Pourquoi une année Claude-François Poullart des Places ?(1)

La congrégation nous propose de faire de 2009 une "année Poullart des Places". Il est possible que nos sentiments soient mêlés face à un tel projet. Réticences devant la perspective d’activités qui vont s’ajouter à un emploi du temps déjà chargé ? Une célébration de plus au milieu d’autres, comme l’année Saint Paul ? Scepticisme quant à l’impact d’une telle célébration sur nous ou au-delà de nos communautés ?

N’est-il pas temps de nous préparer le cœur, pour que cette année soit source de vie ? Quand nous lançons un projet, nous pensons aux choses à faire, aux moyens, aux personnes, aux finances, à toute la logistique. Nous savons pourtant que des initiatives qui ne nous motivent pas profondément ont peu de chances de durer, que les vrais changements ont leur origine en nous et que ce sont ceux qui ont connu de lents mûrissements dans le silence et la prière qui portent fruit. Poullart des Places lui-même peut être notre guide dans cette préparation.

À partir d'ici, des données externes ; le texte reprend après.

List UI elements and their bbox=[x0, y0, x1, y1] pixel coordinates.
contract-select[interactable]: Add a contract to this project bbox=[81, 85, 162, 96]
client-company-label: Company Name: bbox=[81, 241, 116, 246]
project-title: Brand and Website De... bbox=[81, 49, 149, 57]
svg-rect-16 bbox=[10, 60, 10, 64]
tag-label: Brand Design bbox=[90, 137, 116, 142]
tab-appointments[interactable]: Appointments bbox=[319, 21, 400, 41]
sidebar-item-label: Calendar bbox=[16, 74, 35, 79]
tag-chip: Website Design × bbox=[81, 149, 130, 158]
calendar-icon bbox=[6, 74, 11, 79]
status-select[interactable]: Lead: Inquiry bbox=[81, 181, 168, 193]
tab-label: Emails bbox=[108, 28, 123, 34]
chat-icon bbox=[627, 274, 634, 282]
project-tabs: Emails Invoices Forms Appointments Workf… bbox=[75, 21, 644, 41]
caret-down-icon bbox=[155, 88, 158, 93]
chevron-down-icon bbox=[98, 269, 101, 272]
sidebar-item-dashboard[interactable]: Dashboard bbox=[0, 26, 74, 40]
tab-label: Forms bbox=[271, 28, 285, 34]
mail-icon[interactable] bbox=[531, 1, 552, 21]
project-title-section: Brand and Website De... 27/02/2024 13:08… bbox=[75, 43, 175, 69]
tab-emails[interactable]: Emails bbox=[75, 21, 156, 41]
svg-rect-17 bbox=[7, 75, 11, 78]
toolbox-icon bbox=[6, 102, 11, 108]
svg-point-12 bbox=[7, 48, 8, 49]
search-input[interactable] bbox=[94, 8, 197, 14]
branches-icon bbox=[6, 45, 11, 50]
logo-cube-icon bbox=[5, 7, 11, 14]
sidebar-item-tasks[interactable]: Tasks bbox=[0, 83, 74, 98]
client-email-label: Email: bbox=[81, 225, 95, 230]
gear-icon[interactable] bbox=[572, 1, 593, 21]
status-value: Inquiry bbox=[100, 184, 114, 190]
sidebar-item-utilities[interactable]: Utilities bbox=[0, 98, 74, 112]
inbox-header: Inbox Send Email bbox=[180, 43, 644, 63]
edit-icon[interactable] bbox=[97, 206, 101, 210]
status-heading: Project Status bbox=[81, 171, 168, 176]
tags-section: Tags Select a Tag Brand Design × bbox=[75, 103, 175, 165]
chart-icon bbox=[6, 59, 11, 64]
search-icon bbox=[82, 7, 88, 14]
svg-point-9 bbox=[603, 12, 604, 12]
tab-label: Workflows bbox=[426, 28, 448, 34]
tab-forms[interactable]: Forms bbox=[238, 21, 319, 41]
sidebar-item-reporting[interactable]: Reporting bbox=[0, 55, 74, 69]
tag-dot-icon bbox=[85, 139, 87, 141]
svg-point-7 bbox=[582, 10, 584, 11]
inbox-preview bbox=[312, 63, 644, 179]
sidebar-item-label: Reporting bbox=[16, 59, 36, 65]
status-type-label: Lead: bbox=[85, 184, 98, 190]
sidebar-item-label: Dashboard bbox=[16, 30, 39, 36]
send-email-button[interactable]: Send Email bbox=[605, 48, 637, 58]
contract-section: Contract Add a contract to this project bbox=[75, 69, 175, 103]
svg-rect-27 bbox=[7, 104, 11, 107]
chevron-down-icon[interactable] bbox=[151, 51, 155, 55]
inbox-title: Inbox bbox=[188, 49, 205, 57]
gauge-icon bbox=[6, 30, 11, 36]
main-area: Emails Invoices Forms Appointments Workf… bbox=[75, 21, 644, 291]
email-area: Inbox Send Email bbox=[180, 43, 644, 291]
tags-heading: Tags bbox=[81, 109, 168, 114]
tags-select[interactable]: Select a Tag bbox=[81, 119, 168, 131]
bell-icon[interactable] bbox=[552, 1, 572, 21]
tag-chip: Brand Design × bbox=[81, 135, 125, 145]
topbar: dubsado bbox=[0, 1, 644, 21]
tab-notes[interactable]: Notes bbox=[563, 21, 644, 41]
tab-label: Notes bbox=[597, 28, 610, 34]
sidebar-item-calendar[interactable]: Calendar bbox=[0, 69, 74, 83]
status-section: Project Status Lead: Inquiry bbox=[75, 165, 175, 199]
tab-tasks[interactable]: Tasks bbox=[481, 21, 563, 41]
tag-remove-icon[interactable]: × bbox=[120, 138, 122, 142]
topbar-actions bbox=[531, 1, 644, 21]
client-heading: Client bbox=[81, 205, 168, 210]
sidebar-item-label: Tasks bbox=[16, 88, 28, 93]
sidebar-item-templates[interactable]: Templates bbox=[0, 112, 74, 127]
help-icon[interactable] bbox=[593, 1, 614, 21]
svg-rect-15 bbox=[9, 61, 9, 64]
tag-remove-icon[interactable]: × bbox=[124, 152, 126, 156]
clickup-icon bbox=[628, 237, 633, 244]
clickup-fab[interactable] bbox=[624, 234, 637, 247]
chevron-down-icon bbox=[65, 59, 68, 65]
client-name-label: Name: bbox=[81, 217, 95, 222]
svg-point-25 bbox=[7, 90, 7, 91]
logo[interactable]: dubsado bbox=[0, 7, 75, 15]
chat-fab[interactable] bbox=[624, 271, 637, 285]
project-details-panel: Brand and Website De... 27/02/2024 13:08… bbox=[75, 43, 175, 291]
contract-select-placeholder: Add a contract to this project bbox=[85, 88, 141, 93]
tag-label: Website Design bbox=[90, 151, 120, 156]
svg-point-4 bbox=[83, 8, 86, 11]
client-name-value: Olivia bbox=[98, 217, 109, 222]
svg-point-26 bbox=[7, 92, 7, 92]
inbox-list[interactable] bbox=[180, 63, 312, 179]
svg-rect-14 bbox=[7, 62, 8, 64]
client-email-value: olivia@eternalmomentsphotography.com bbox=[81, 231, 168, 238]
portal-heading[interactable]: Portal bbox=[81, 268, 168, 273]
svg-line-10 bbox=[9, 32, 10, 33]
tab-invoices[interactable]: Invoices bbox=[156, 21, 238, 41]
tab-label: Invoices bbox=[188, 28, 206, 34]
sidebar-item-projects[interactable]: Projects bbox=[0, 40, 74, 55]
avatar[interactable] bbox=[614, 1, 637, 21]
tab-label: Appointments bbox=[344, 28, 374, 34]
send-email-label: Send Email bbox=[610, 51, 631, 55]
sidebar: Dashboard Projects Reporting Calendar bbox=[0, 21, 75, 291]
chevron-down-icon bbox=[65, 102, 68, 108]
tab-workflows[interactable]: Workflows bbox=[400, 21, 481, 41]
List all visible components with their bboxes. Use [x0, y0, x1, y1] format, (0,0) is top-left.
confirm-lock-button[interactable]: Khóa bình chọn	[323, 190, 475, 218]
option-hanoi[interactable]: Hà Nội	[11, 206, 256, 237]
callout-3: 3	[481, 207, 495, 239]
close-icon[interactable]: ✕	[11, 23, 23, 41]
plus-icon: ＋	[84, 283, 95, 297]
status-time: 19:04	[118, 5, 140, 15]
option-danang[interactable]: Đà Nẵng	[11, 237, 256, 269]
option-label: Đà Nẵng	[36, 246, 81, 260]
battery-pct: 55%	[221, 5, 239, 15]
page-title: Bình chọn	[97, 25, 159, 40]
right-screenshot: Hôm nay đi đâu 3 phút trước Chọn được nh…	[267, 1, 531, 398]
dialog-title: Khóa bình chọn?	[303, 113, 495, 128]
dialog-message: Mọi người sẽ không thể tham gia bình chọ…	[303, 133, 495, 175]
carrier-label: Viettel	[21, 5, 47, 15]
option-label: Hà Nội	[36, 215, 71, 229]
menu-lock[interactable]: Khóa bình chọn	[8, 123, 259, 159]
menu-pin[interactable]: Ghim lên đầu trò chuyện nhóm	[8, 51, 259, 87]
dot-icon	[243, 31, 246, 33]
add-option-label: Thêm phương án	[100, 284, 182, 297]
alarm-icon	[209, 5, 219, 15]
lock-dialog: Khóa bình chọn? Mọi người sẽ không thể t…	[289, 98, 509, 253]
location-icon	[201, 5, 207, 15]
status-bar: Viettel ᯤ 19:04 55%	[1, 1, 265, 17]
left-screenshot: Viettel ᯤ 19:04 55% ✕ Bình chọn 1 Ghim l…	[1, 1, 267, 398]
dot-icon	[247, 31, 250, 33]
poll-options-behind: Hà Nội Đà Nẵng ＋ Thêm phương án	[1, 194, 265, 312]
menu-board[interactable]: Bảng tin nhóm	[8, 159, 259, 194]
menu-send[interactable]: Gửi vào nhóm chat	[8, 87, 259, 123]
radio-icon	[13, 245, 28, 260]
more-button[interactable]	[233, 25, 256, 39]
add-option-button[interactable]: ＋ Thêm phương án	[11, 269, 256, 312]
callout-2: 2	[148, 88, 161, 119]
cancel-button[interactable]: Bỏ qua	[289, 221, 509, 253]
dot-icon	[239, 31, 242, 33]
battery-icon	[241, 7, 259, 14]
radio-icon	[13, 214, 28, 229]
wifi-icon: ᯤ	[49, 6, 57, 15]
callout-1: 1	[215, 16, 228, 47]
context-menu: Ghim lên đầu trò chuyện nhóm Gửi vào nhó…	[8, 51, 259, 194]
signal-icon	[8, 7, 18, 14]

En effet, il n’est pas devenu fondateur du jour au lendemain, ni à la suite d’une stratégie préconçue, mais à travers un long travail intérieur pour s’ouvrir à la grâce de son appel. Car la véritable initiative vient de là, de cet attrait qu’il ressent dans ses moments de ferveur, de cette insatisfaction et tiédeur qui accompagnent les périodes où il essaie de l’oublier. La voix au fond de lui se fait parfois bien faible face aux propositions de sa famille ou à ses propres rêves de grandeur et de réussite. Il n’est pas prêt à lui répondre tout de suite. Il lui faudra découvrir que tout n’est pas conciliable, qu’il ne peut pas répondre à cet appel tout en courant après les honneurs et son ambition. Le projet d’aller étudier la théologie à la Sorbonne ne tiendra pas bien longtemps, car il est construit sur l’imaginaire, sur une certaine exaltation de lui-même et dans l’oubli de ses limites et faiblesses. Les événements ne tarderont pas à le ramener à la réalité.

Pour devenir disponible à cet appel qu’il perçoit et auquel il hésite à répondre, il lui faut l’expérience douloureuse de sa faiblesse, passage nécessaire pour se connaître lui-même en vérité et gagner en maturité. Comme Pierre durant la nuit de la passion, il sait désormais de quoi il est capable ; mais aussi que, malgré les périodes où il est " mou, lâche, tiède ", il est toujours aimé.

C’est cela qui sera décisif et fera tomber toutes les barrières : la révélation de l’amour de Dieu pour lui. Au cours de la retraite de 1701, il relit sa vie et prend conscience de cet amour à l’œuvre depuis longtemps, comme une grâce totalement gratuite, qui sans cesse le cherche, le poursuit, qui jamais ne le lâche. Alors toutes ses défenses tombent, il se rend " à tant de poursuites aimables ", il se " laisse vaincre ". Il consent enfin à l’appel du Seigneur, comme on se jette à l’eau, comme on se laisse emporter par un courant bienfaisant. Désormais il n’a qu’un désir, chercher à répondre à cet amour, se donner à Dieu, n’appartenir qu’à lui, faire en tout ce qu’il lui demande pour réparer les fois où il lui a tourné le dos et l’a offensé .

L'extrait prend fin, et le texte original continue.